Low Carb Rye Bread Recipes

It’s important to note that these recipes don’t use rye grain itself – instead, they use keto-friendly ingredients to mimic rye’s flavour and texture. When baking from scratch, you can also change or substitute ingredients according to your own dietary requirements, so feel free to make modifications and find out what works best for you.

This recipe is made with a few simple, keto-friendly ingredients: almond flour, dry pressed cottage cheese and ground chia seeds. With the addition of baking powder and salt, this bread is rich and earthy just like dark rye bread. Pair with avocado for a fantastic keto breakfast or lunch.

This next low carb rye bread relies on flax meal and coconut flour or a low-carb, high fibre bread. For an authentic flavour, this recipe also uses caraway seed, sesame oil, ACV and a hint of sweetener, with eggs, butter and ghee as a binder. This bread will be a bit moist, but you can toast it for a crisper texture. Top with tuna and spring onion for added protein and omega vitamins

The dark rye bread is grain-free and gluten-free and is excellent for people diagnosed with celiac disease. The ingredients include blanched almond flour, brown flax meal, eggs, and olive oil, with a few pinches of caraway seeds for flavour.

This bread is about 40% smaller compared to a traditional sized loaf, which can be a positive or a negative – a grain free bread made from wholesome ingredients is a lot more filling than white bread! Paleo rye bread makes a great start to the day, topped with eggs and avocado.

There are many more keto rye bread recipes available online if you find these don’t suit your needs. You can also try substituting ingredients depending on what you have on hand – for instance, using raw almond flour instead of blanched almond meal.

If you see a keto dietician or nutritionist, you can certainly ask for advice on the best low carb rye bread substitute and how it fits into your everyday eating plan.

Related Questions:

Which Type of Bread Has the Most Carbs?

Compared to other breads on the market, it’s no surprise that white bread has the most carbohydrates. Wholegrain and wholemeal wheat bread are similar in terms of total carbs,but wholemeal contains more fibre and fewer net carbs. 100g of white bread contains 49g of carbohydrates, with around 16g of total carbs per slice.

What’s the Difference Between Pumpernickel and Rye Bread?

Rye bread comes in many different varieties, including pumpernickel, as well as light rye bread, dark rye bread and marbled rye bread. The main difference between the two is the flour: in pumpernickel, the flour is coarsely ground, while a regular rye bread is not. Pumpernickel flour is ground from wholegrain rye berries, rather than just the processed endosperm.
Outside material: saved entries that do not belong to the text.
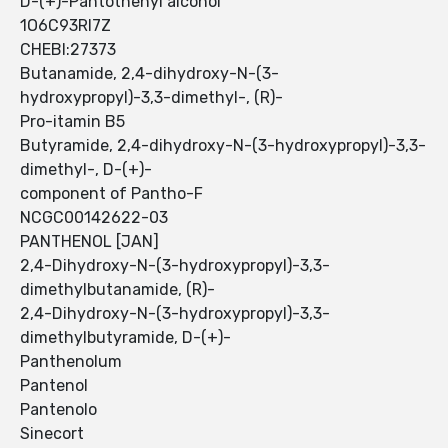
D-(+)-Pantothenyl alcohol
1O6C93RI7Z
CHEBI:27373
Butanamide, 2,4-dihydroxy-N-(3-
hydroxypropyl)-3,3-dimethyl-, (R)-
Pro-itamin B5
Butyramide, 2,4-dihydroxy-N-(3-hydroxypropyl)-3,3-
dimethyl-, D-(+)-
component of Pantho-F
NCGC00142622-03
PANTHENOL [JAN]
2,4-Dihydroxy-N-(3-hydroxypropyl)-3,3-
dimethylbutanamide, (R)-
2,4-Dihydroxy-N-(3-hydroxypropyl)-3,3-
dimethylbutyramide, D-(+)-
Panthenolum
Pantenol
Pantenolo
Sinecort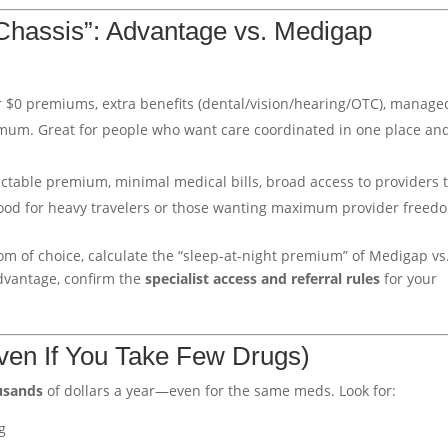
Chassis”: Advantage vs. Medigap
or $0 premiums, extra benefits (dental/vision/hearing/OTC), manage
mum. Great for people who want care coordinated in one place an
ictable premium, minimal medical bills, broad access to providers 
Good for heavy travelers or those wanting maximum provider freed
om of choice, calculate the “sleep-at-night premium” of Medigap vs
Advantage, confirm the
specialist access and referral rules
for your
Even If You Take Few Drugs)
usands
of dollars a year—even for the same meds. Look for:
g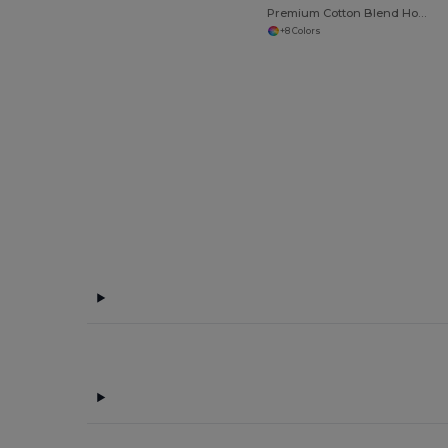
Premium Cotton Blend Hooded Sweatshirt
+8 Colors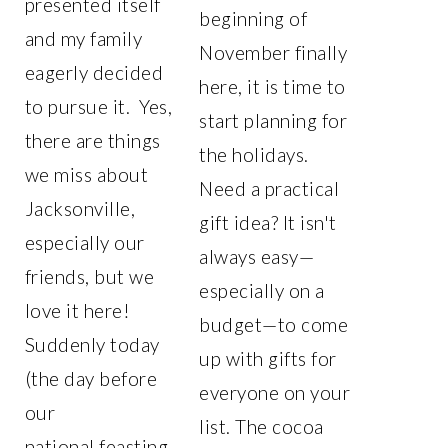
presented itself
beginning of
and my family
November finally
eagerly decided
here, it is time to
to pursue it. Yes,
start planning for
there are things
the holidays.
we miss about
Need a practical
Jacksonville,
gift idea? It isn't
especially our
always easy—
friends, but we
especially on a
love it here!
budget—to come
Suddenly today
up with gifts for
(the day before
everyone on your
our
list. The cocoa
national feasting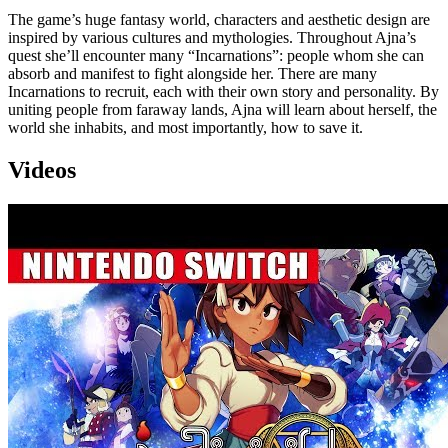
The game’s huge fantasy world, characters and aesthetic design are
inspired by various cultures and mythologies. Throughout Ajna’s
quest she’ll encounter many “Incarnations”: people whom she can
absorb and manifest to fight alongside her. There are many
Incarnations to recruit, each with their own story and personality. By
uniting people from faraway lands, Ajna will learn about herself, the
world she inhabits, and most importantly, how to save it.
Videos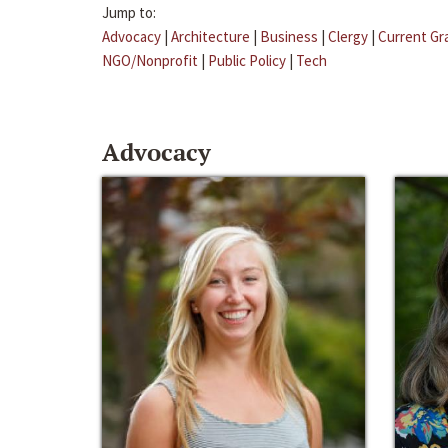
Jump to:
Advocacy
|
Architecture
|
Business
|
Clergy
|
Current Gr
NGO/Nonprofit
|
Public Policy
|
Tech
Advocacy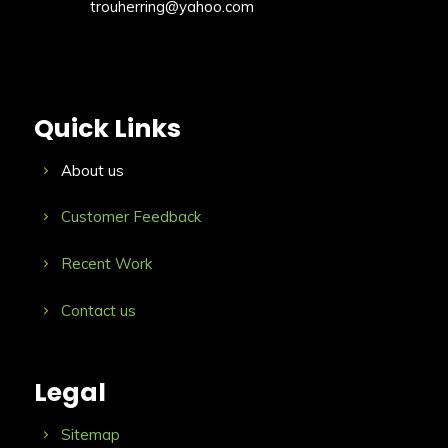
trouherring@yahoo.com
Quick Links
About us
Customer Feedback
Recent Work
Contact us
Legal
Sitemap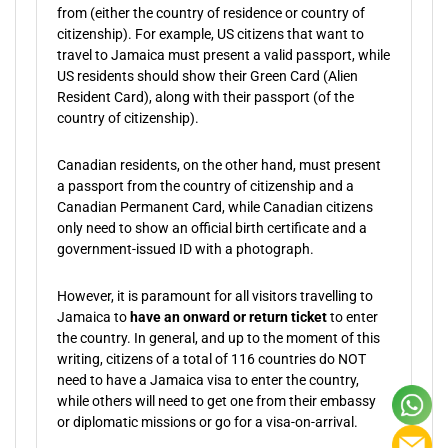
from (either the country of residence or country of
citizenship). For example, US citizens that want to
travel to Jamaica must present a valid passport, while
US residents should show their Green Card (Alien
Resident Card), along with their passport (of the
country of citizenship).
Canadian residents, on the other hand, must present
a passport from the country of citizenship and a
Canadian Permanent Card, while Canadian citizens
only need to show an official birth certificate and a
government-issued ID with a photograph.
However, it is paramount for all visitors travelling to
Jamaica to
have an onward or return ticket
to enter
the country. In general, and up to the moment of this
writing, citizens of a total of 116 countries do NOT
need to have a Jamaica visa to enter the country,
while others will need to get one from their embassy
or diplomatic missions or go for a visa-on-arrival.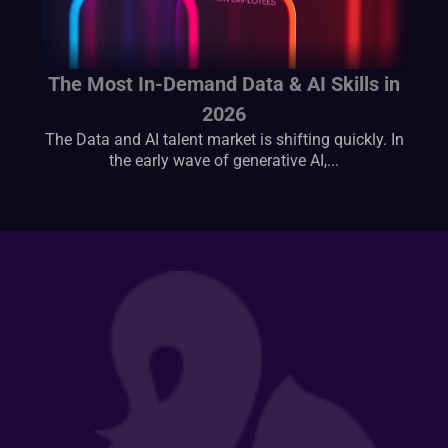
The Most In-Demand Data & AI Skills in
2026
The Data and AI talent market is shifting quickly. In
the early wave of generative AI,...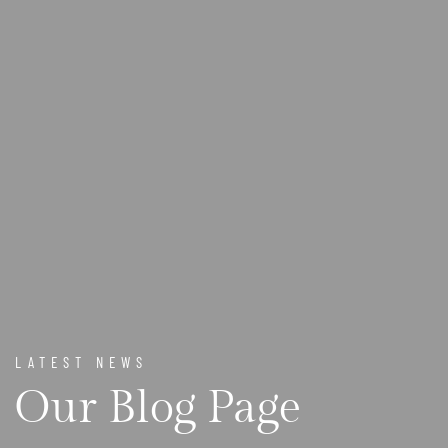
LATEST NEWS
Our Blog Page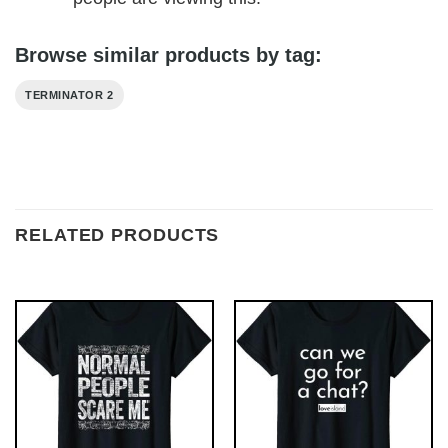
Browse similar products by tag:
TERMINATOR 2
RELATED PRODUCTS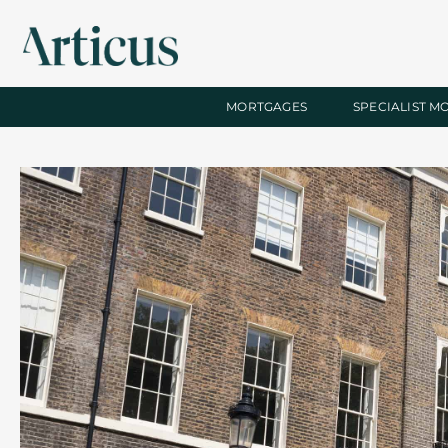
MORTGAGES
SPECIALIST M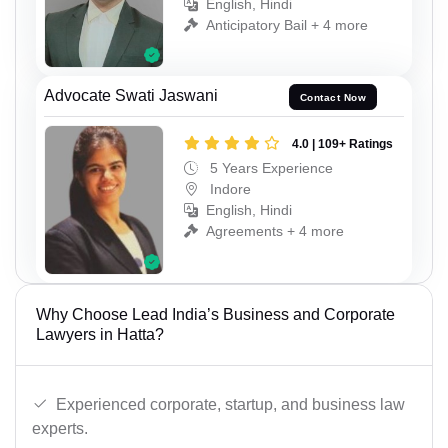
English, Hindi
Anticipatory Bail + 4 more
Advocate Swati Jaswani
Contact Now
4.0 | 109+ Ratings
5 Years Experience
Indore
English, Hindi
Agreements + 4 more
Why Choose Lead India’s Business and Corporate
Lawyers in Hatta?
Experienced corporate, startup, and business law
experts.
When it comes to flavour, pumpernickel is also sweeter than the regular rye bread, as it’s slow baked over a low heat.


Disclaimer: This article is published in good faith and for general informational purposes only. It is not a substitute for medical or nutritional advice and does not take into consideration your individual health needs. Ketolicious Kreations does not make any warranties about the ongoing completeness and reliability of this information. Always check the product label regarding allergens and other health needs. Any action you take upon the information you find on this website is strictly at your own risk. For any medical advice regarding diet and nutrition, or before changing your diet drastically, always consult a doctor or nutritionist.